For me too there is a feeling of poetry... but for me it's more the nails-on-blackboard grating of awful poetry, and the ice-pick-to-ears screeching of abrading subway wheels. 🙂
Lisps merely inspire me towards elegant craftsmanship. But Haskell tempts me to dream of more. It's my fault, but ouch.
Dreams of math made manifest. Of materializing a lattice of theories, each with types and operators and laws, simply extensible and composable - a push-out lattice. Dreams of programming that's more math than plumbing. And maybe someday, some future Haskell Next will permit that flight, that dance. But that's not Haskell.
Someone I know, will pull up the deep math of a problem domain, model it in Coq, and mentally compile it to Haskell, extending GHC internals as needed to better serve as compiler target.

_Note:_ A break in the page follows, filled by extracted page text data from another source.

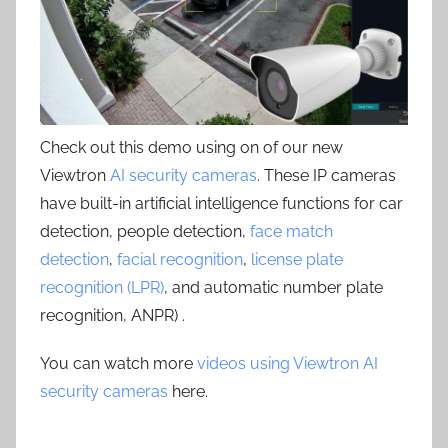
Check out this demo using on of our new
Viewtron
AI security cameras
. These IP cameras
have built-in artificial intelligence functions for car
detection, people detection,
face match
detection
,
facial recognition
,
license plate
recognition (LPR)
, and automatic number plate
recognition, ANPR) .
You can watch more
videos using Viewtron AI
security cameras
here.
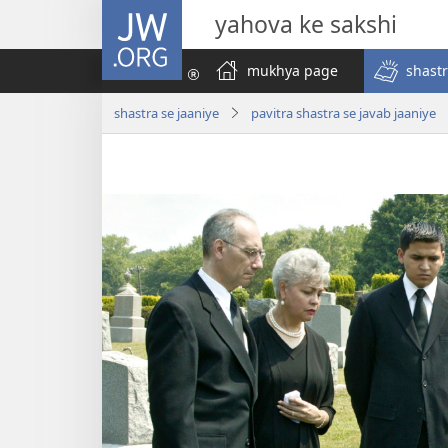
JW.ORG
yahova ke sakshi
mukhya page
shastr
shastra se jaaniye
pavitra shastra se javab jaaniye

For a wetware compiler that gets only very limited support from current tooling. I can't do that. Not even close. I need a language and tooling that's on the same page as me, to serve as an extended self. And for this, that's not Haskell.
Many years back, someone in a conversation suggested a core skill of a professional C++ programmer, was cataloging the things which seem like good ideas, and might even serve well in some other OO language, but which tended to go badly in that era's C++. Along with many baroque workaround to salvage others.
Fewer years back, I'd a conversation about using Haskell in education. We talked of alternate preludes to remove historical clutter, and extensions to remove historical limitations. And turned up a fun divergence - he thought of learning Haskell as fairly easy, and I thought of it as ghastly hard. For his default context was programming in the small - vocabulary, functional mindset and such. And mine was... you the start at the other end, with the dream, the no-extraneous-complexity pure essence of what is needed... and now you have to learn the zoo of baroque work arounds, and crippling limitations, by which Haskell fails the dream.